Bonny: Beautiful – from the French Bon

Bord: Bird

Boro/The Boro: Middesbrough Fooball Club or Middlesbrough itsef. Note Middlesbrough is not spelt Middlesborough

Borst: Burst

Bourn: A stream (Burn) actually an Anglo-Saxon word, but now most commonly associated with Scotland. Used in Northumberland and the northern part of County Durham

Breeks: Brreches (Trousers).

Broon: Brown or Newcastle Brown Ale

Bullet: A sweet – a word of French origin.

Burn: See Bourn.

Burr: The name given to the strange Northumbrian pronounciation of the R sound

But: A kind of spoken full stop or ‘period. Sentences are often ended with the word ‘but’. For example, when describing someone a Geordie may say “she’s a canny lass but” This means that she is a nice girl. It doesn’t imply that there is some unspoken flaw in her chraracter.

Buzeems: Brooms

Byeuts: Boots


  • C

Caa’: Call

Cam: Came

Canny: A Versatile word.
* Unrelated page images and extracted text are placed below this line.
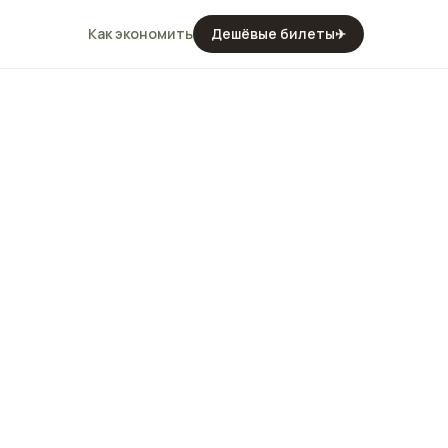
Как экономить
Дешёвые билеты
✈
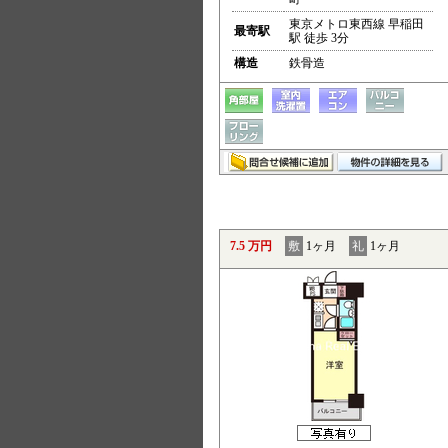
東京メトロ東西線 早稲田
最寄駅
駅 徒歩 3分
構造
鉄骨造
7.5 万円
敷
1ヶ月
礼
1ヶ月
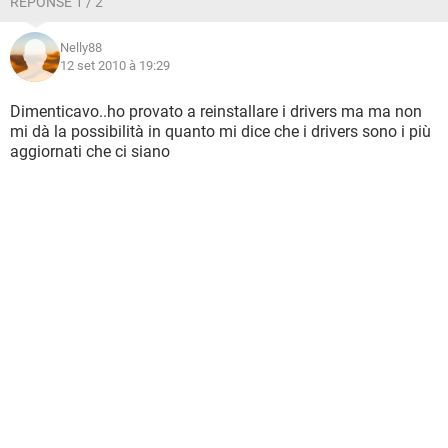
RÉPONSE 1 / 2
Nelly88
12 set 2010 à 19:29
Dimenticavo..ho provato a reinstallare i drivers ma ma non
mi dà la possibilità in quanto mi dice che i drivers sono i più
aggiornati che ci siano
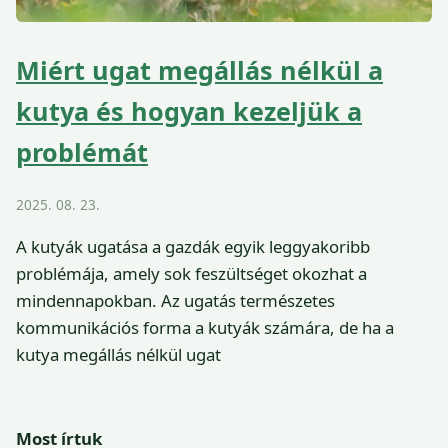
Miért ugat megállás nélkül a
kutya és hogyan kezeljük a
problémát
2025. 08. 23.
A kutyák ugatása a gazdák egyik leggyakoribb
problémája, amely sok feszültséget okozhat a
mindennapokban. Az ugatás természetes
kommunikációs forma a kutyák számára, de ha a
kutya megállás nélkül ugat
Most írtuk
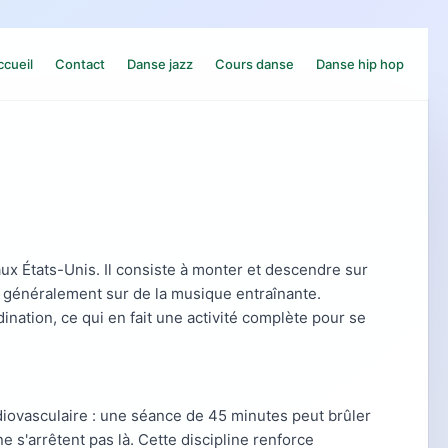
ccueil
Contact
Danse jazz
Cours danse
Danse hip hop
x États-Unis. Il consiste à monter et descendre sur
 généralement sur de la musique entraînante.
dination, ce qui en fait une activité complète pour se
diovasculaire : une séance de 45 minutes peut brûler
e s'arrêtent pas là. Cette discipline renforce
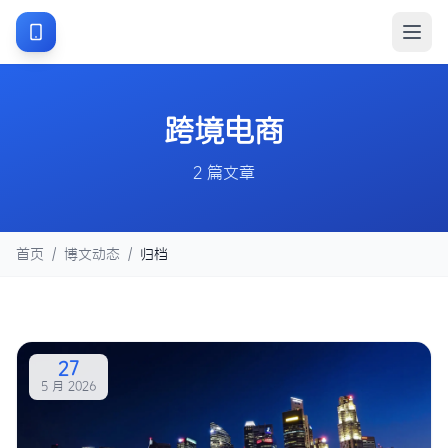
跨境电商
2 篇文章
首页
/
博文动态
/
归档
27
5 月 2026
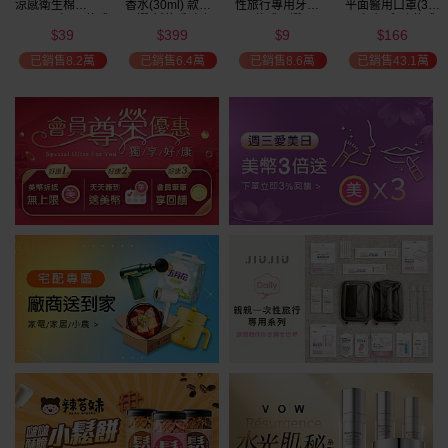
涼感衛生棉
香水(30ml) 款式
性旅行專用牙刷(1
平面醫用口罩(30
(NEW)1包入 款式
可選 新款香味上
入) 款式可選
入)輕親系列 款式
39
399
9
166
可選
市/平替香水/大牌
可選 MD雙鋼印
$
$
$
$
瘋殺
香水/大牌平替
已銷售8.2萬
已銷售6.4萬
已銷售8.6萬
已銷售43.1萬
59
折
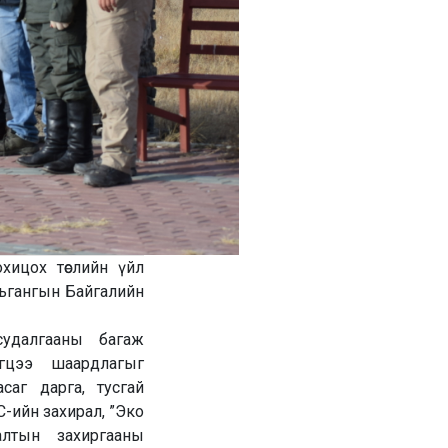
охицох төслийн үйл
рьгангын Байгалийн
судалгааны багаж
гцээ шаардлагыг
саг дарга, тусгай
-ийн захирал, ”Эко
алтын захиргааны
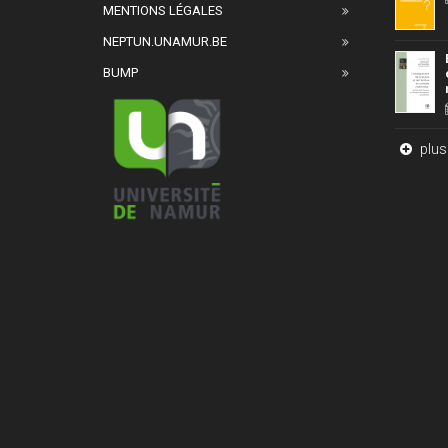
MENTIONS LÉGALES
NEPTUN.UNAMUR.BE
BUMP
plus 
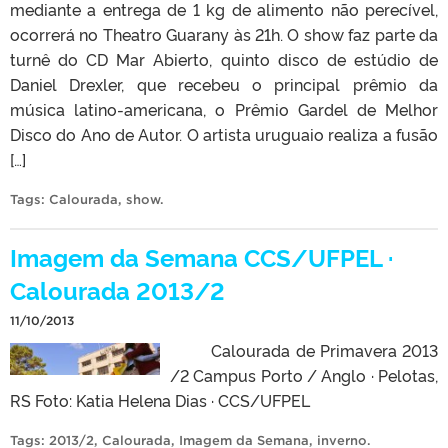
mediante a entrega de 1 kg de alimento não perecível,
ocorrerá no Theatro Guarany às 21h. O show faz parte da
turnê do CD Mar Abierto, quinto disco de estúdio de
Daniel Drexler, que recebeu o principal prêmio da
música latino-americana, o Prêmio Gardel de Melhor
Disco do Ano de Autor. O artista uruguaio realiza a fusão
[…]
Tags:
Calourada
,
show
.
Imagem da Semana CCS/UFPEL ·
Calourada 2013/2
11/10/2013
Calourada de Primavera 2013
/2 Campus Porto / Anglo · Pelotas,
RS Foto: Katia Helena Dias · CCS/UFPEL
Tags:
2013/2
,
Calourada
,
Imagem da Semana
,
inverno
.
Canny old soul – a nice old person. Canny good Canny hard – very good or very tough. Canny job – a good job. Poosibly a variation on the Scots word Ken meaning to know.

Card: Cold

Chare: A narrow alley in Newcastle

Chorch: Church

Claes: Clothes – Anglo-Saxon

Clag: Stick

Clarts: Dirt or mud

Clarty: Dirty

Clivvor: Clever

Cloot: A cloth eg a dish cloot, or to clout.

Coo: A cow

Craa: Crow

Crack: To talk from Durtch Kraaken

Cracket: A wooden stool

Croggy: To give a passenger a ride on the crossbar or back of a bicylce

Croon: Crown

Cuddy: A small horse or St. Cuthbert

Cushat: A pigeon


  • D

Da: Dad – father

Darlo: Darlington

Dede: Dead

Dee: Do

Deed: Dead

Deil: The devil

Divvent: Do not – ie Divvent dee that

Dodd: A fox – see surname section

Dog: A ‘Bottle of Dog’ is Newcastle Brown Ale

Doggie: A nickname for the village of West Cornforth in County Durham

Dorham: Durham – In Dorham’ often means in prison – Durham Jail.

Doon: Down

Droon: Drown

Dunsh: Thump or bump

Dyke: A ditch (Anglo-Saxon)


  • E

Eee: Eye


  • F

Faa: To fall, also the name of a Gypsy clan (Faw)

Fash: Trouble/d – see the Lambton Worm in Legends section

Fettle: Good condition

Force: Waterfall in Teesdale

Fower: Four


  • G

Gaumless: Stupid or useless

Gadgie: An old man

Gallusses: Braces

Gan: Go from the Anglo Saxon word for go.

Gannin: Going – Gannin alang the Scotswood Road to see the Blaydon Races.

Ganzie: A jumper/sweater

Gate: Usually means way or street such as Gallowgate. Gan yer ain gate means go your own way.

Geordie: A native of Tyneside see the Geordie section of this website.

Gill: A ravine

Give: Given

Giveower: Give over – ie Please stop doing that

Gowk: A fool

Granda: Grandfather


  • H

Haad: Hold see the Lambton Worm in Legends section

Hadaway: Get away – you’re having me on – it is thought to be a naval term

Haipeth: Half Penny

Hanky: Handkerchief

Haugh: Pronounced Hoff or Harf – a meadow land eg Derwenthaugh

Heugh: A promontory such as that at Hartlepool or Tynemouth.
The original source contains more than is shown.